162.Notice under subsection (1) is to request that the recipient of the notice must give the Scottish Ministers such information as they may require to fulfil their duties to give information to the victim under sections 16, 16A or 17D. The recipient of this notice must comply with the request given. If the Scottish Ministers cease to be required to give anyone information about the offender they must notify all recipients of the notice, which thereafter ceases to apply to persons in receipt of it.

Section 58: associated definitions
New section 18A

163.Section 58 inserts a new interpretation section to the Criminal Justice Act. Section 18A adds references to the 2003 Act, the Tribunal and transfer for treatment direction. It also defines what is meant by a reference to a certificate under the Mental Health (Scotland) Act 2003 which suspends a person’s detention without imposing a supervision requirement, and what it means for such a certificate to be granted for the first time. The latter covers both a person who has been detained and whose detention is suspended for the first time after detention; as well a person who has been recalled to hospital following conditional discharge. Subsection (3) provides that (for the purposes of sections 16A(3)(b) and 17B(5)(c)) for a condition to be relevant to the victim, the condition must be one which restricts the person contacting an individual or being in a place and the victim must have made a valid request to the Scottish Ministers to be informed about any such condition.

Section 59: Power to make modifications
New section 18B

164.Section 59 inserts new section 18B to the Criminal Justice Act. Section 18B gives the Scottish Ministers the power to amend sections 16A and 16B of that Act, by substituting a different age for the ages specified in those sections, section 16C by adding descriptions of information, and section 18A by adding, amending or repealing definitions of terms used in 16C.

165.Section 18B further provides that the power to amend by order includes amending section 16A so that information may be given under that section in some or all cases where a person has been made subject to a compulsion order and either, the person has not been made subject to a restriction order or the restriction order to which the person was made subject has been revoked. Section 18B also provides that section 17B may be amended to specify types of decision in respect of which representations may be made.

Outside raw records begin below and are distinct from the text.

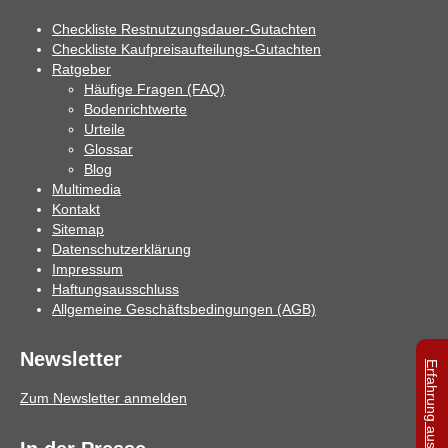
Checkliste Restnutzungsdauer-Gutachten
Checkliste Kaufpreisaufteilungs-Gutachten
Ratgeber
Häufige Fragen (FAQ)
Bodenrichtwerte
Urteile
Glossar
Blog
Multimedia
Kontakt
Sitemap
Datenschutzerklärung
Impressum
Haftungsausschluss
Allgemeine Geschäftsbedingungen (AGB)
Newsletter
Zum Newsletter anmelden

166.Finally, section 18B(3) gives the Scottish Ministers power to make any necessary, or expedient amendments in consequence of amendments to 16A or 17B, to sections 16C, 17E and 18A, or to the 2003 Act.

Section 60: Amendments to the 2003 Act
Amendment to section 193

167.Section 60 amends section 193 of the 2003 Act by requiring that where a victim is entitled to make representations before the Tribunal makes a decision, and no opportunity has been given to the victim to make representations, the Tribunal must have regard to any victim’s representations before making a decision about what conditions, if any to impose when directing conditional discharge under that section.

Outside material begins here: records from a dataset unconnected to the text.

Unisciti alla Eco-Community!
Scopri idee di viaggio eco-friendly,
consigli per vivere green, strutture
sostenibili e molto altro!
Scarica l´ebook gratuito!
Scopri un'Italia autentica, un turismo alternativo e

168.Section 60 further amends section 200 of the 2003 Act, by requiring the Scottish Ministers to have regard to any victims’ representations made in writing before varying any conditions with regard to a conditional discharge of a patient.

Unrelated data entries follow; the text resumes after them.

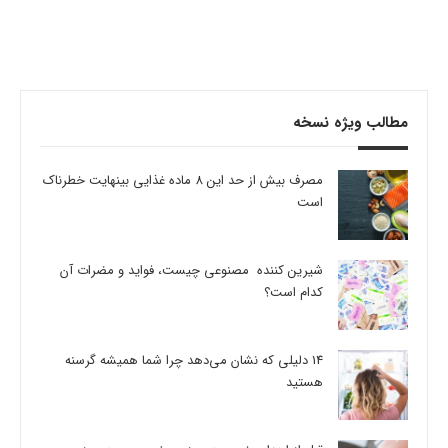
مطالب ویژه نسخه
مصرف بیش از حد این 8 ماده غذایی بینهایت خطرناک
است
شیرین کننده مصنوعی چیست، فواید و مضرات آن
کدام است؟
14 دلیلی که نشان می‌دهد چرا شما همیشه گرسنه
هستید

169.Section 60(4) of the Act amends section 224 of the 2003 Act by requiring a responsible medical officer to consider victims’ representations before deciding what conditions should be included in any certificate suspending detention.

170.Section 329 is amended by section 60(5) of the Act to include a definition of victim’s representations at the appropriate place in that interpretation section.

Part Four – Commencement and Short Title

Section 61: Commencement

171.Section 61 provides that the provisions of the Act (except those which come into force at the beginning of the day following the day on which the Act receives Royal Assent) will come into force on a date or dates determined by order, made by the Scottish Ministers. Such an order may include transitional, transitory or savings provisions as the Scottish Ministers consider necessary or expedient.

Section 62: Short Title

172.Section 62 gives the short title of the Act.